[Data entries]
* * *
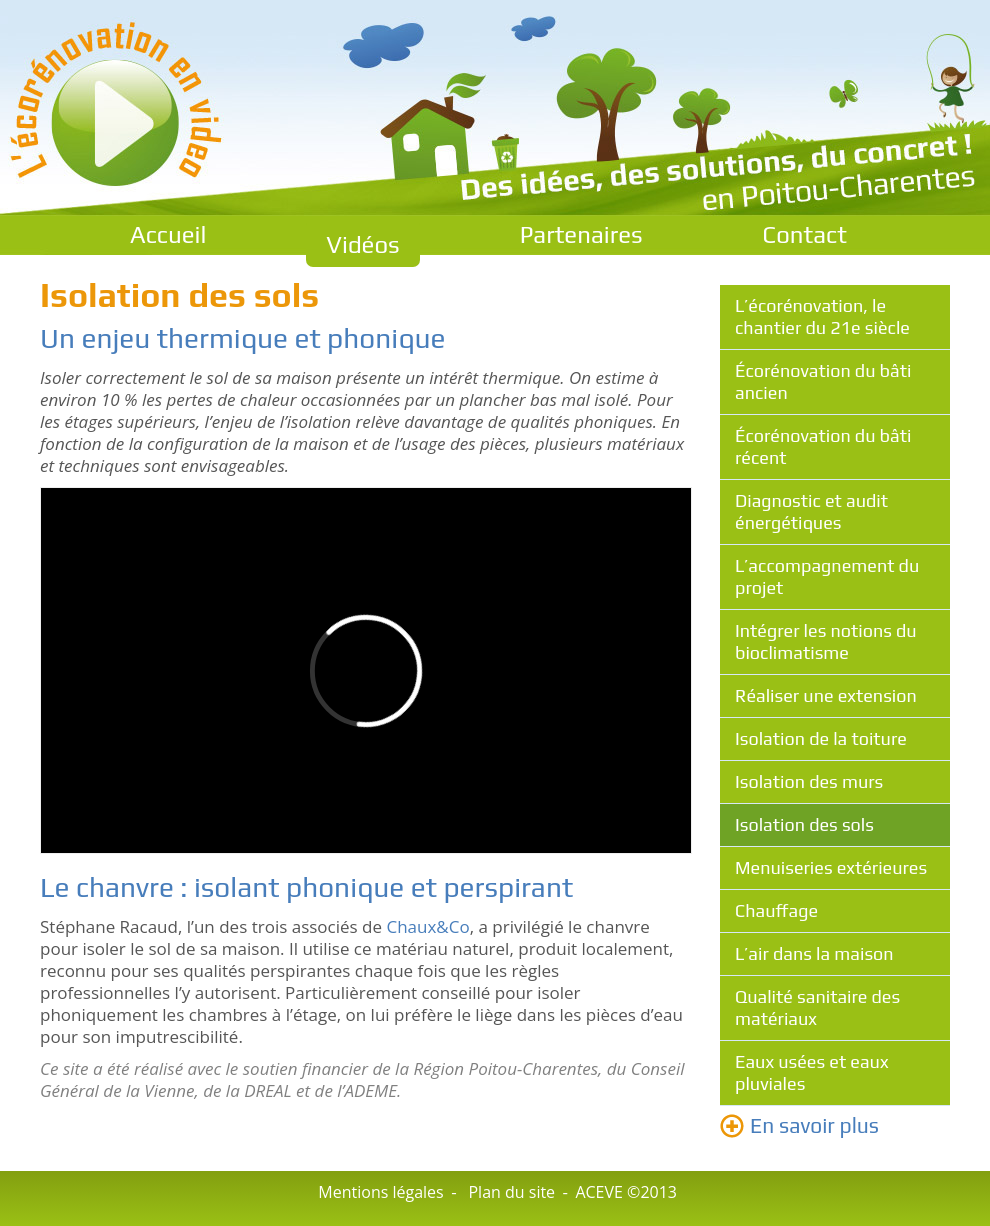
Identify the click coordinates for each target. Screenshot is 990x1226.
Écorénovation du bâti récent (823, 446)
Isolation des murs (809, 781)
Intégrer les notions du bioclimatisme (826, 641)
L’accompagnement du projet (827, 576)
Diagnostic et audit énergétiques (811, 511)
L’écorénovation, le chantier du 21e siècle (822, 316)
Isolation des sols (804, 824)
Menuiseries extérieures (831, 867)
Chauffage (776, 910)
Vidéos (362, 244)
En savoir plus (814, 1125)
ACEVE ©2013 (626, 1192)
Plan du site (511, 1192)
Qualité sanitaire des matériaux (817, 1007)
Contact (805, 234)
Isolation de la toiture (821, 738)
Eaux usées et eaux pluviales (812, 1072)
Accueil (168, 234)
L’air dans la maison (814, 953)
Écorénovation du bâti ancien (823, 381)
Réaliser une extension (826, 695)
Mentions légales (380, 1192)
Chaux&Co (427, 926)
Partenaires (581, 234)
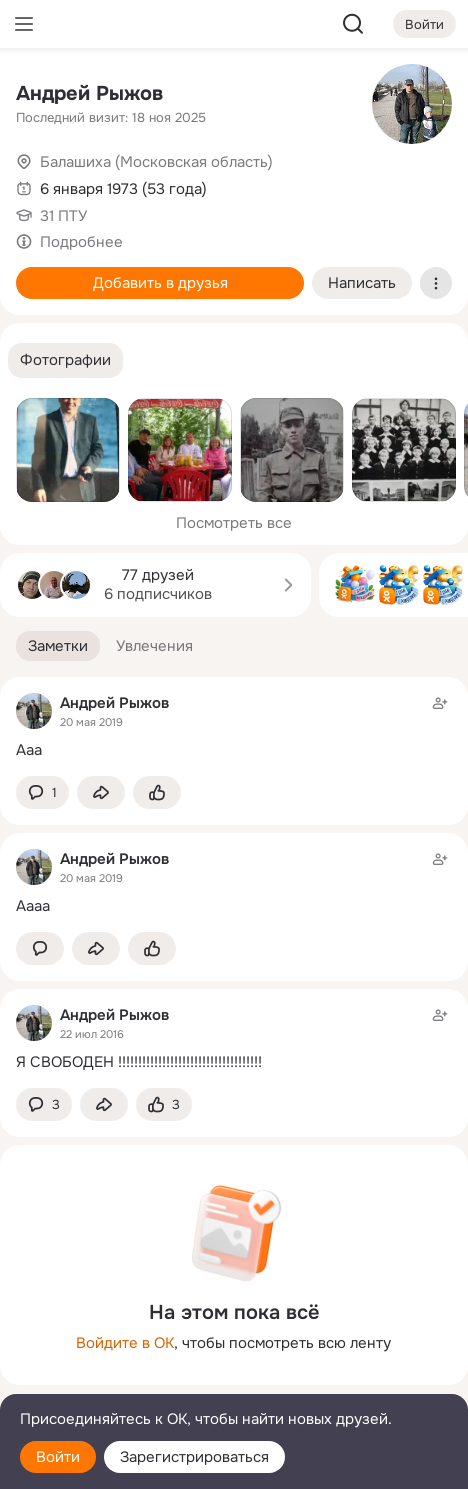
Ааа (29, 750)
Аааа (33, 906)
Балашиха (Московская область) (156, 162)
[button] (65, 360)
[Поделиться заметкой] (101, 792)
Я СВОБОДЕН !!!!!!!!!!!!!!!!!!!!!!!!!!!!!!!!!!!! (139, 1062)
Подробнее (81, 242)
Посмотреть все (234, 523)
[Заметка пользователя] (234, 726)
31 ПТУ (63, 216)
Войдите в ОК (125, 1343)
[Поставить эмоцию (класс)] (157, 792)
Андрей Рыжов (89, 93)
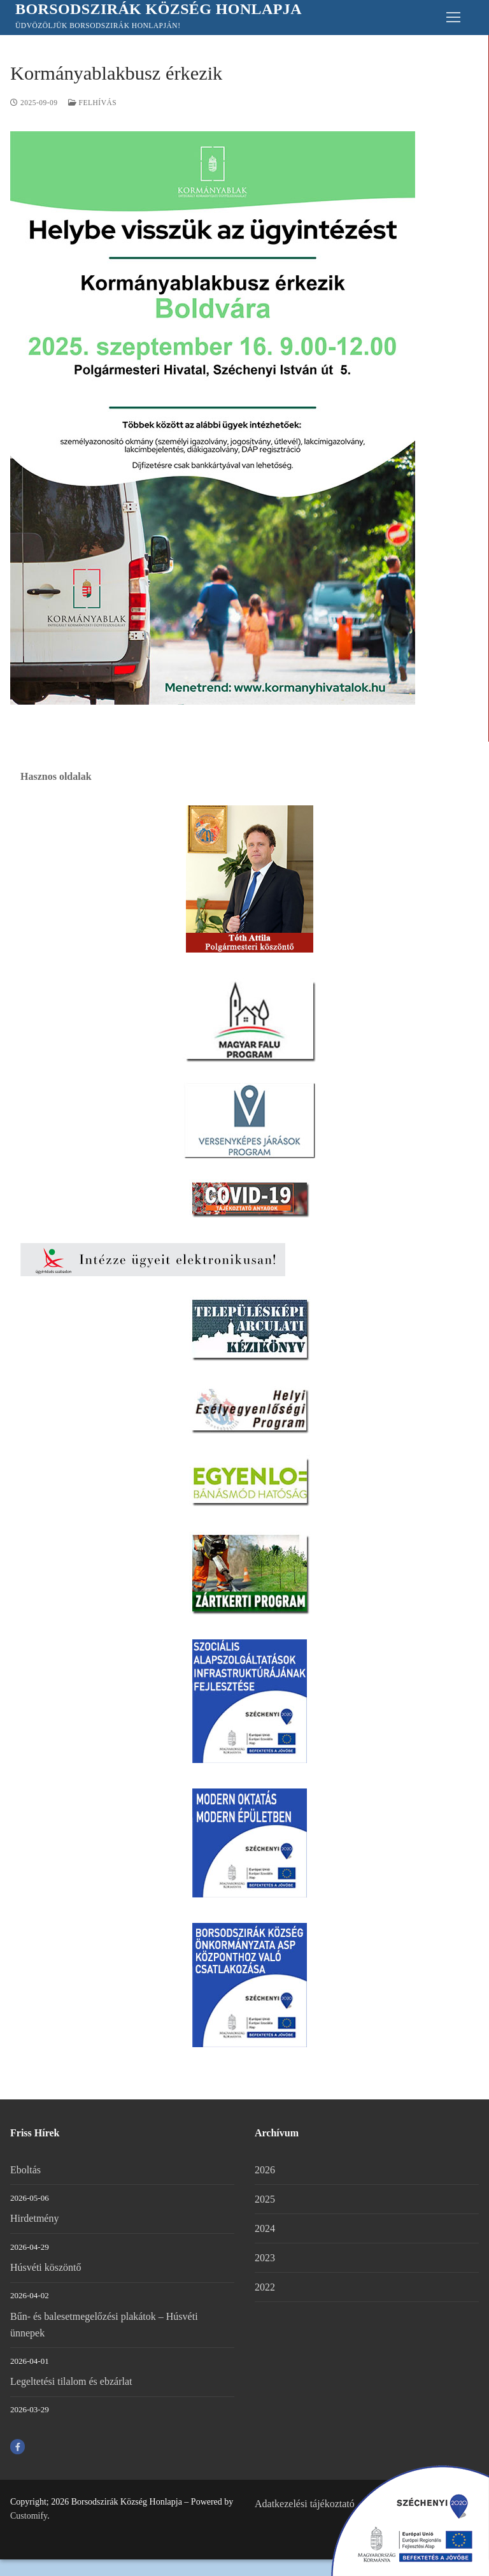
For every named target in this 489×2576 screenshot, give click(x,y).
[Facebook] (17, 2446)
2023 (265, 2257)
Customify (28, 2516)
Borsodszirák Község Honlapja (158, 9)
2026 (265, 2169)
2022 (265, 2287)
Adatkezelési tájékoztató (305, 2503)
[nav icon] (453, 17)
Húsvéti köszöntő (46, 2267)
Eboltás (25, 2169)
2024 (265, 2228)
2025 (265, 2199)
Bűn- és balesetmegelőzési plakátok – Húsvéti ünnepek (104, 2324)
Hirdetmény (34, 2218)
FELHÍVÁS (92, 102)
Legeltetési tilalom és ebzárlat (71, 2381)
* * *
- PROMPT
Would you return the data above exactly as written, minus the images?

- RESPONSE
Identify the click coordinates for each target. Screenshot is 990x1226.
Écorénovation du bâti récent (823, 446)
Isolation des murs (809, 781)
Intégrer les notions du bioclimatisme (826, 641)
L’accompagnement du projet (827, 576)
Diagnostic et audit énergétiques (811, 511)
L’écorénovation, le chantier du 21e siècle (822, 316)
Isolation des sols (804, 824)
Menuiseries extérieures (831, 867)
Chauffage (776, 910)
Vidéos (362, 244)
En savoir plus (814, 1125)
ACEVE ©2013 (626, 1192)
Plan du site (511, 1192)
Qualité sanitaire des matériaux (817, 1007)
Contact (805, 234)
Isolation de la toiture (821, 738)
Eaux usées et eaux pluviales (812, 1072)
Accueil (168, 234)
L’air dans la maison (814, 953)
Écorénovation du bâti ancien (823, 381)
Réaliser une extension (826, 695)
Mentions légales (380, 1192)
Chaux&Co (427, 926)
Partenaires (581, 234)
Ааа (29, 750)
Аааа (33, 906)
Балашиха (Московская область) (156, 162)
[button] (65, 360)
[Поделиться заметкой] (101, 792)
Я СВОБОДЕН !!!!!!!!!!!!!!!!!!!!!!!!!!!!!!!!!!!! (139, 1062)
Подробнее (81, 242)
Посмотреть все (234, 523)
[Заметка пользователя] (234, 726)
31 ПТУ (63, 216)
Войдите в ОК (125, 1343)
[Поставить эмоцию (класс)] (157, 792)
Андрей Рыжов (89, 93)
For every named target in this 489×2576 screenshot, give click(x,y).
[Facebook] (17, 2446)
2023 (265, 2257)
Customify (28, 2516)
Borsodszirák Község Honlapja (158, 9)
2026 (265, 2169)
2022 (265, 2287)
Adatkezelési tájékoztató (305, 2503)
[nav icon] (453, 17)
Húsvéti köszöntő (46, 2267)
Eboltás (25, 2169)
2024 (265, 2228)
2025 (265, 2199)
Bűn- és balesetmegelőzési plakátok – Húsvéti ünnepek (104, 2324)
Hirdetmény (34, 2218)
FELHÍVÁS (92, 102)
Legeltetési tilalom és ebzárlat (71, 2381)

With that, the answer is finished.